PROBLEM DESCRIPTION: Lines from the one containing "Художник: Андрей Широков" through the final line of the entries below: reproduce them exactly, all of them and only them.

Extracted data entries:
# # #

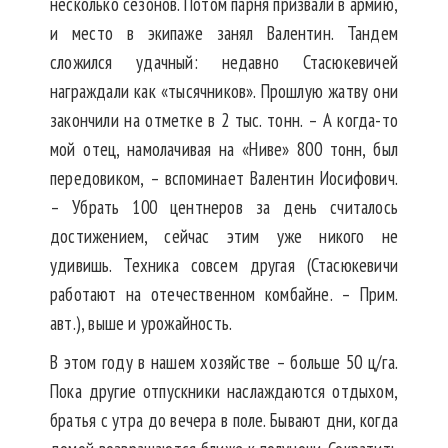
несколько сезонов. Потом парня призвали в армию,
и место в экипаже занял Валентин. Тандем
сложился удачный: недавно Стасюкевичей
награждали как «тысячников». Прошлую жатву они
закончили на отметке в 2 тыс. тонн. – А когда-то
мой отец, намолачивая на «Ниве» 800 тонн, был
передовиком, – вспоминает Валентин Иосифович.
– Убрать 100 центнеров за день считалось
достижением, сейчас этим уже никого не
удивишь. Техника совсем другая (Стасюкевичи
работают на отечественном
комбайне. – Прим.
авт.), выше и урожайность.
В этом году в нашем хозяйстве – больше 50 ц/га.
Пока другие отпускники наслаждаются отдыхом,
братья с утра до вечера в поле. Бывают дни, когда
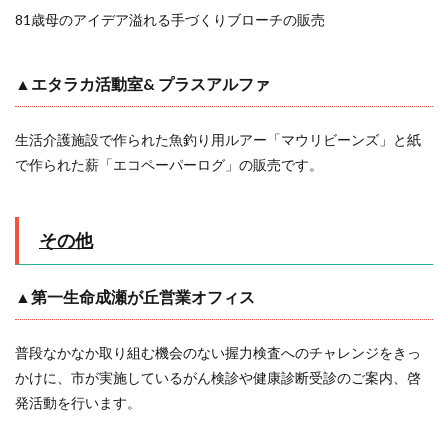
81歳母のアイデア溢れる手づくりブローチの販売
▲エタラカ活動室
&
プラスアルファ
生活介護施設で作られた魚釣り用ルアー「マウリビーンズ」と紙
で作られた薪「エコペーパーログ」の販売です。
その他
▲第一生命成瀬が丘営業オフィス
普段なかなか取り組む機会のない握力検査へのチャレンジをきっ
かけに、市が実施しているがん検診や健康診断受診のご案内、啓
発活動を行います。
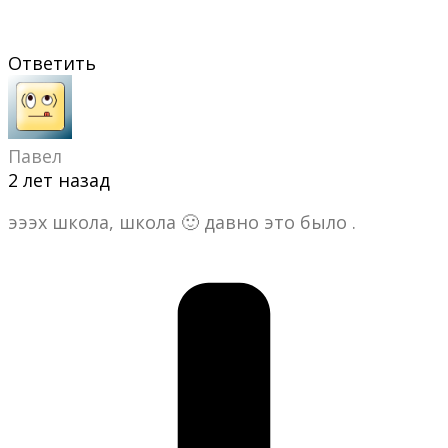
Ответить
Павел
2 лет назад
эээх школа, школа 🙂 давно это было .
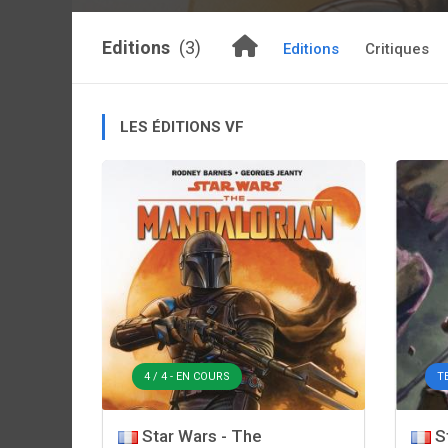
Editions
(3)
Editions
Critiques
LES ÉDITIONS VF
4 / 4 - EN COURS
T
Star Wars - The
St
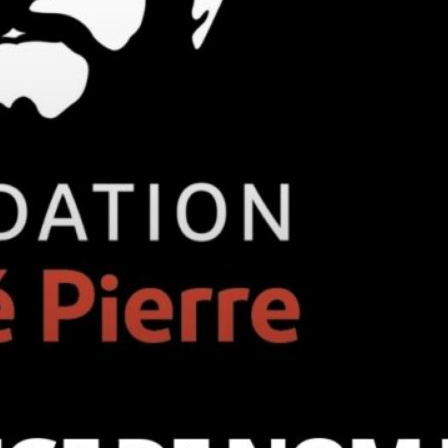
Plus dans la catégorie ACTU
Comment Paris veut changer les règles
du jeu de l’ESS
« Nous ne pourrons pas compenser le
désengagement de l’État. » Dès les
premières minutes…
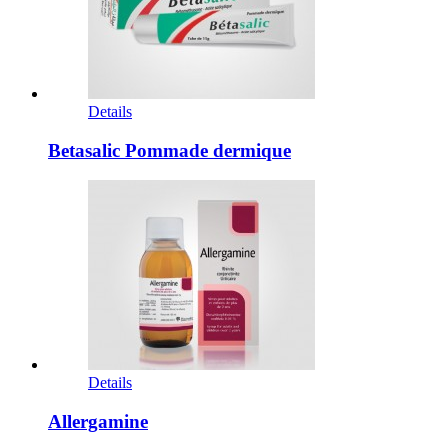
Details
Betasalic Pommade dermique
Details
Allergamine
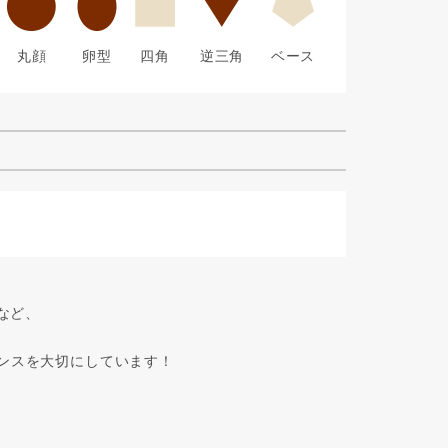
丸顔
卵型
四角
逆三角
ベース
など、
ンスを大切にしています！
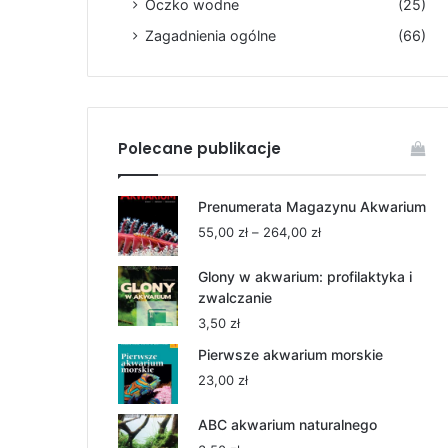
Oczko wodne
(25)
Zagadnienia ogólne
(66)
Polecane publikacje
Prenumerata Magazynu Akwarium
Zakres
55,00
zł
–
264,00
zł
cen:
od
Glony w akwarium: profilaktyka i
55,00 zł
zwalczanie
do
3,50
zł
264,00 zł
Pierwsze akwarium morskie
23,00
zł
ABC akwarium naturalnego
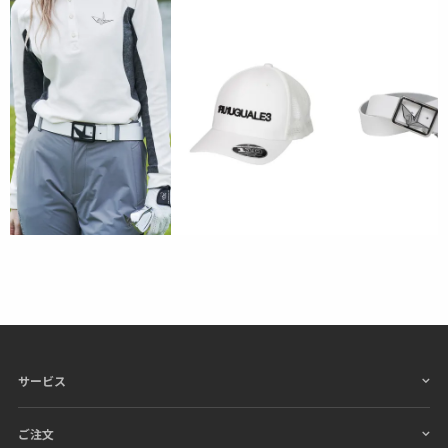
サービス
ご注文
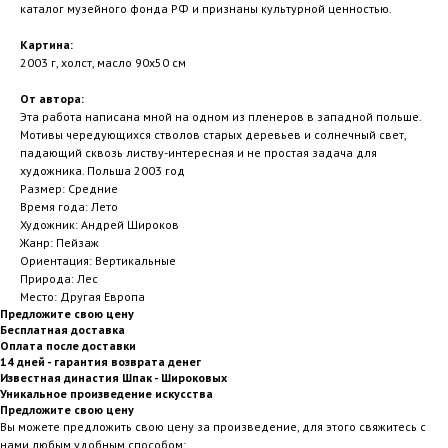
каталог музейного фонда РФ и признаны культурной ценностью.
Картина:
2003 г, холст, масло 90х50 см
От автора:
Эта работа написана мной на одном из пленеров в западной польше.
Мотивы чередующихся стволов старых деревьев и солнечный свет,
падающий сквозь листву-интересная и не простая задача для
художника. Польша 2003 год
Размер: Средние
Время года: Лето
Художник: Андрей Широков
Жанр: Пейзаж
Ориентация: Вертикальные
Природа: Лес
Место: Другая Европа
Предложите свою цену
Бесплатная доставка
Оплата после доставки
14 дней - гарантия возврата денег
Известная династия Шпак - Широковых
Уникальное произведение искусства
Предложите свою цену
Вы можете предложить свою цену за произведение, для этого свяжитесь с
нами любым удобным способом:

# # #

SOLUTION:
Художник: Андрей Широков
Жанр: Пейзаж
Ориентация: Вертикальные
Природа: Лес
Место: Другая Европа
Предложите свою цену
Бесплатная доставка
Оплата после доставки
14 дней - гарантия возврата денег
Известная династия Шпак - Широковых
Уникальное произведение искусства
Предложите свою цену
Вы можете предложить свою цену за произведение, для этого свяжитесь с
нами любым удобным способом:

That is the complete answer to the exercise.